Records from a dataset
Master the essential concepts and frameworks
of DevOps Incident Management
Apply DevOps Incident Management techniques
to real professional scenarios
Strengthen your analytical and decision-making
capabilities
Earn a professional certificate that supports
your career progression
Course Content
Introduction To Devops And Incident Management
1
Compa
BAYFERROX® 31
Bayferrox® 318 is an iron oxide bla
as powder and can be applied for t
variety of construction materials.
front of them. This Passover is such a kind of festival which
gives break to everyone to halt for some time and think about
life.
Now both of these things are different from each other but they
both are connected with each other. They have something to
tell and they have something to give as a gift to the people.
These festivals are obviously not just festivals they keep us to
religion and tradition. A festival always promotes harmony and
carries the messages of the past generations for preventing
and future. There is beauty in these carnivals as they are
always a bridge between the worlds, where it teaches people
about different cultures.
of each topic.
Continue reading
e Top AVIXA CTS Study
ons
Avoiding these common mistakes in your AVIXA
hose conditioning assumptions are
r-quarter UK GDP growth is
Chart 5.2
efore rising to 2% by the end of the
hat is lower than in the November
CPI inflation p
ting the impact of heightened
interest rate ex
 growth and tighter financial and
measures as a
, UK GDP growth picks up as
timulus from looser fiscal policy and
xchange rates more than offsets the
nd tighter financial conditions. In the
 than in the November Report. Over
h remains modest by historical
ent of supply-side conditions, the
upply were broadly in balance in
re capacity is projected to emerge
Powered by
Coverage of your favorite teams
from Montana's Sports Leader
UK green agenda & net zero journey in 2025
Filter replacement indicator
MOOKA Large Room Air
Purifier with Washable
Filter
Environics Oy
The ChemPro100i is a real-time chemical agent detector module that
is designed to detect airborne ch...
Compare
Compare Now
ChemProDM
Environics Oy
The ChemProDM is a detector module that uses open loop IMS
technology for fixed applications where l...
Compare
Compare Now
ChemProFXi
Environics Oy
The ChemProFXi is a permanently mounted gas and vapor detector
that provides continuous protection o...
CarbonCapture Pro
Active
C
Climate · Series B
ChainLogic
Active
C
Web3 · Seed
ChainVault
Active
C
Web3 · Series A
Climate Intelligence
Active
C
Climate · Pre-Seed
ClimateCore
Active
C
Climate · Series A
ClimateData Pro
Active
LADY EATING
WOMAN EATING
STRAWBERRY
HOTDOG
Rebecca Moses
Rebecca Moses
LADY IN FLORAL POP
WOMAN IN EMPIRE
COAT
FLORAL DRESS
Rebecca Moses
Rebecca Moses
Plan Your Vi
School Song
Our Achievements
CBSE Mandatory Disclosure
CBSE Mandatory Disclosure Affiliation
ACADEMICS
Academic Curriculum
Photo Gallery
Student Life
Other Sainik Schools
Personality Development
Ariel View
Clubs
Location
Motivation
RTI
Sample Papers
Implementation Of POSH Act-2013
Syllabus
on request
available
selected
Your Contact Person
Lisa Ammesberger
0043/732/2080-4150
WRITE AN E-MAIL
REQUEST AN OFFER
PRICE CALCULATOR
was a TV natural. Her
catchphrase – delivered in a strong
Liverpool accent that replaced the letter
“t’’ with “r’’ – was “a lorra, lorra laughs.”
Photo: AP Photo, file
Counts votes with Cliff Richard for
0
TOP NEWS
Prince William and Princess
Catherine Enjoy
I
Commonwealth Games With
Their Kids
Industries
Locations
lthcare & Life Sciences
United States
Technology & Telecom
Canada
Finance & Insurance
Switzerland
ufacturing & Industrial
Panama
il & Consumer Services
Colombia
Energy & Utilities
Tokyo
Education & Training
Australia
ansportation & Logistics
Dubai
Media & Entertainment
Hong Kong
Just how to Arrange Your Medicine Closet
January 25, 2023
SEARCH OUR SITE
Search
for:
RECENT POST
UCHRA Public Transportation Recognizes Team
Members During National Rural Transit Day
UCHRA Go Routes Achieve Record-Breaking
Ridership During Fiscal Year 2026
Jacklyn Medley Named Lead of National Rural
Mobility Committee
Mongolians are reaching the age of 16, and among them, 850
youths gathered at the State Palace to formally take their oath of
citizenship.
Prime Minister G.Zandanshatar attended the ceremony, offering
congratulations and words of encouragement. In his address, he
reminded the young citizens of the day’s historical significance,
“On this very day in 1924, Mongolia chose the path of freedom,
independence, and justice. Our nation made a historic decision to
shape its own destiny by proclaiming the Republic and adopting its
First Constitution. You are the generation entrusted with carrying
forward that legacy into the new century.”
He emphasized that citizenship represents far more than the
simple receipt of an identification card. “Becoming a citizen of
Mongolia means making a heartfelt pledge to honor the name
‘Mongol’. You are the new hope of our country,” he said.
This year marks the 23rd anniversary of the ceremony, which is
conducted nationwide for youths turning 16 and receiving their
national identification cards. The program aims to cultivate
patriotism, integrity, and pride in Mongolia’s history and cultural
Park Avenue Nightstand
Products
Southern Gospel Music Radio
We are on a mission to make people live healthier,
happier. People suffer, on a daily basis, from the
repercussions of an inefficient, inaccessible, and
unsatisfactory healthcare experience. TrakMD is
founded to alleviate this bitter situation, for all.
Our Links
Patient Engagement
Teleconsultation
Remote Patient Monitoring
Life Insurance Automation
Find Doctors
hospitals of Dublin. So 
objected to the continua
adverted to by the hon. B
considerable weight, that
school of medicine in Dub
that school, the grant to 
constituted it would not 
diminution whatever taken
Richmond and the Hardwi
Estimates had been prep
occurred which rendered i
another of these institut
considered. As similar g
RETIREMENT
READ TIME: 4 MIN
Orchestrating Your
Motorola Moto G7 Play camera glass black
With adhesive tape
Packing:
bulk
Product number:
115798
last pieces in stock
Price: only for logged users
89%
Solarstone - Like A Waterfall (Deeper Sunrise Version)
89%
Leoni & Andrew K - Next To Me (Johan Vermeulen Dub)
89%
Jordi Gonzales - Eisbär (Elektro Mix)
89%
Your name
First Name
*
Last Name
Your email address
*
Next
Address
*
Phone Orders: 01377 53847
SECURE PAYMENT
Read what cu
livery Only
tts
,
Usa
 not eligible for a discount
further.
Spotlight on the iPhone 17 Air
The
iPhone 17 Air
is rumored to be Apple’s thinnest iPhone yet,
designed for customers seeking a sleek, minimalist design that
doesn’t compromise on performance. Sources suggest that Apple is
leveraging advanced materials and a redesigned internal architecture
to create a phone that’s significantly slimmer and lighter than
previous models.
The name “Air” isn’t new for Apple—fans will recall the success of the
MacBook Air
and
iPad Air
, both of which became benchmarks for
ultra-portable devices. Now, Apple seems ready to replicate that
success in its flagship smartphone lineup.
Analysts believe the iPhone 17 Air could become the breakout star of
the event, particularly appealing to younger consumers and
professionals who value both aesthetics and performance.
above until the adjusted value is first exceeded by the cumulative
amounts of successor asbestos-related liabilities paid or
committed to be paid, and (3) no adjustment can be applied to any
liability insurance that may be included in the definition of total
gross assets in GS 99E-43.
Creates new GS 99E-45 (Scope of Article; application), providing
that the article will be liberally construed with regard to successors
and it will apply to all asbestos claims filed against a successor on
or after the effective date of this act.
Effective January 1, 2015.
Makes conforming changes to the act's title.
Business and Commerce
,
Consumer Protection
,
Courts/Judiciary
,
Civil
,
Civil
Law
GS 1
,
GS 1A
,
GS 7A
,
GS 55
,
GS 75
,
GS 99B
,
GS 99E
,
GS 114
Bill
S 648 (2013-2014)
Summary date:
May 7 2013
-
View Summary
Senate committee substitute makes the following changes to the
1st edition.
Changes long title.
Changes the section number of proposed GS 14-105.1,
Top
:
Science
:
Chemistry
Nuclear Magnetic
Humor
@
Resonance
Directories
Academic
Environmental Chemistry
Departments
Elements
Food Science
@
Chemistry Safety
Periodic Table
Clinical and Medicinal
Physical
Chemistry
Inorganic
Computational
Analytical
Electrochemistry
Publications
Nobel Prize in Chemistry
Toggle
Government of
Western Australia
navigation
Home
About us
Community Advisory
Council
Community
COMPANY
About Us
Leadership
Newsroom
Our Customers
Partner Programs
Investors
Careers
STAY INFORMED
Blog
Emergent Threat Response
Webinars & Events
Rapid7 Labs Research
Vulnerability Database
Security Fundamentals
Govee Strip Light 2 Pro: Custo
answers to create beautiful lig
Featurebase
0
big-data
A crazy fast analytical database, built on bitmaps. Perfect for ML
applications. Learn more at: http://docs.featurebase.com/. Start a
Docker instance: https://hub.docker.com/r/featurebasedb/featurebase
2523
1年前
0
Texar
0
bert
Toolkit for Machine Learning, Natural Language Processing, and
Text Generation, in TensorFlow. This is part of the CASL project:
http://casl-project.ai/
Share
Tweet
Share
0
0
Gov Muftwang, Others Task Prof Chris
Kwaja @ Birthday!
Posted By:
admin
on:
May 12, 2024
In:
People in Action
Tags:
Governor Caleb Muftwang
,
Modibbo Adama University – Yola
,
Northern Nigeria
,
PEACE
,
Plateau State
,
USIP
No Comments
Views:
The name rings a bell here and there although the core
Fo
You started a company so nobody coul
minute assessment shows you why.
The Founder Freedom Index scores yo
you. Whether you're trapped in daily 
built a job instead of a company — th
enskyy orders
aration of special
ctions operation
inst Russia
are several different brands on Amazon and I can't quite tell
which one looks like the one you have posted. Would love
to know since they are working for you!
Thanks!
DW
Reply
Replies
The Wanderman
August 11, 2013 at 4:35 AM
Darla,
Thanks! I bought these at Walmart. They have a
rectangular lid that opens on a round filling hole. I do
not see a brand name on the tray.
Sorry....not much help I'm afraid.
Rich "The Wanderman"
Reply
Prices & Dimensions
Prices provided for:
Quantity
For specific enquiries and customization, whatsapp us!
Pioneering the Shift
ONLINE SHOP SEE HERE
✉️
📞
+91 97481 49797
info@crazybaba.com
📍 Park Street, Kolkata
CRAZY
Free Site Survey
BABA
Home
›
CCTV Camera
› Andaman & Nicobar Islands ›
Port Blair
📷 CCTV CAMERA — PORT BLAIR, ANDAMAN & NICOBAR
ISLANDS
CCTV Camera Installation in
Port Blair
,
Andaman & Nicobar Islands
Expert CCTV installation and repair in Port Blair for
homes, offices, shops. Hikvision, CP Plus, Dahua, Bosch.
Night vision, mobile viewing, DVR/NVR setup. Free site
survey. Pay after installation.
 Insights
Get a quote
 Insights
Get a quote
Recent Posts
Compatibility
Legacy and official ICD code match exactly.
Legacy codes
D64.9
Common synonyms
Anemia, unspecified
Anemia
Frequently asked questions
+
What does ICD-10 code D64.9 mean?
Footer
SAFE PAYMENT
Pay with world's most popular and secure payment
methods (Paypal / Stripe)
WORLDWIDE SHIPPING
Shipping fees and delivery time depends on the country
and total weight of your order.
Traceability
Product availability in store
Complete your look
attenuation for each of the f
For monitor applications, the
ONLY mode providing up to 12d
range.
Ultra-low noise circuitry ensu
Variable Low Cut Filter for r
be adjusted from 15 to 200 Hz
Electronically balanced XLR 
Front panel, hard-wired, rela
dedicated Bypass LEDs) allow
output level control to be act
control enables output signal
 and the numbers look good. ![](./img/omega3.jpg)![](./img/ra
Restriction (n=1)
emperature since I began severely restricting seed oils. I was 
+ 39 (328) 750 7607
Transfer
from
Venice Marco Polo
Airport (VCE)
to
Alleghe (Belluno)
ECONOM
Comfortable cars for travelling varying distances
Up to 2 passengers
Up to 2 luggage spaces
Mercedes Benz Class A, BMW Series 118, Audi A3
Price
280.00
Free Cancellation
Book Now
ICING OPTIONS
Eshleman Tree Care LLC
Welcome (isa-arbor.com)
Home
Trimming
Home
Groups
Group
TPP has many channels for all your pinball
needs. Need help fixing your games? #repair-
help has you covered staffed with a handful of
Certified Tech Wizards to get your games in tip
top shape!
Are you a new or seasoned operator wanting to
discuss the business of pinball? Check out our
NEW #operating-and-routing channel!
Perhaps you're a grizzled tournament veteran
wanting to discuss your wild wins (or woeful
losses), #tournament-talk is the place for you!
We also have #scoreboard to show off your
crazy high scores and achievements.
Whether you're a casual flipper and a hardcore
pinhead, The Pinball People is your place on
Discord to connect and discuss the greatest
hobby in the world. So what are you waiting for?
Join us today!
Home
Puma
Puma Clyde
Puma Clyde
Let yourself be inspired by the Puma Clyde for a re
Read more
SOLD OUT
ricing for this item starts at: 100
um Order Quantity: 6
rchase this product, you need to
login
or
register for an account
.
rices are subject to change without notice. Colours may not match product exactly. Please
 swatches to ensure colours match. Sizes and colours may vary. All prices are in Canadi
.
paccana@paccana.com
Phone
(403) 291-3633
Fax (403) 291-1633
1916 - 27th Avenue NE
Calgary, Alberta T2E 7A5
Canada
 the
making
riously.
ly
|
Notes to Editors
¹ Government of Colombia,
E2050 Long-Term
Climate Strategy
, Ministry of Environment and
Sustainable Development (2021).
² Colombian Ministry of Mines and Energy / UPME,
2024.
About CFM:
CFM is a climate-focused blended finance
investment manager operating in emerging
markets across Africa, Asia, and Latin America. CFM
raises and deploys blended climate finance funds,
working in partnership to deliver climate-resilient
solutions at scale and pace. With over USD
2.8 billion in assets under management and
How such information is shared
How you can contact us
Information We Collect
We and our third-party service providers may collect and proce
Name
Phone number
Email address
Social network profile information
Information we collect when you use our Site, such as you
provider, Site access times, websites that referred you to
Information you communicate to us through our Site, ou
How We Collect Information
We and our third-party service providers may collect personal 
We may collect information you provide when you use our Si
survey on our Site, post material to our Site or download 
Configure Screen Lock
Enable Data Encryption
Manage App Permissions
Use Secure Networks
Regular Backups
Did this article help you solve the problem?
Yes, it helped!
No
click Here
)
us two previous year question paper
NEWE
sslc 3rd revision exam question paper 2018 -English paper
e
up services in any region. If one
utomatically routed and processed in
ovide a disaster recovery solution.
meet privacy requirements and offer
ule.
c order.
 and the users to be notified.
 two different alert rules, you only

**What is required**. Search the entries for the word "daily" and gather every line where it appears.

**Answer to this problem**.
happier. People suffer, on a daily basis, from the
you. Whether you're trapped in daily 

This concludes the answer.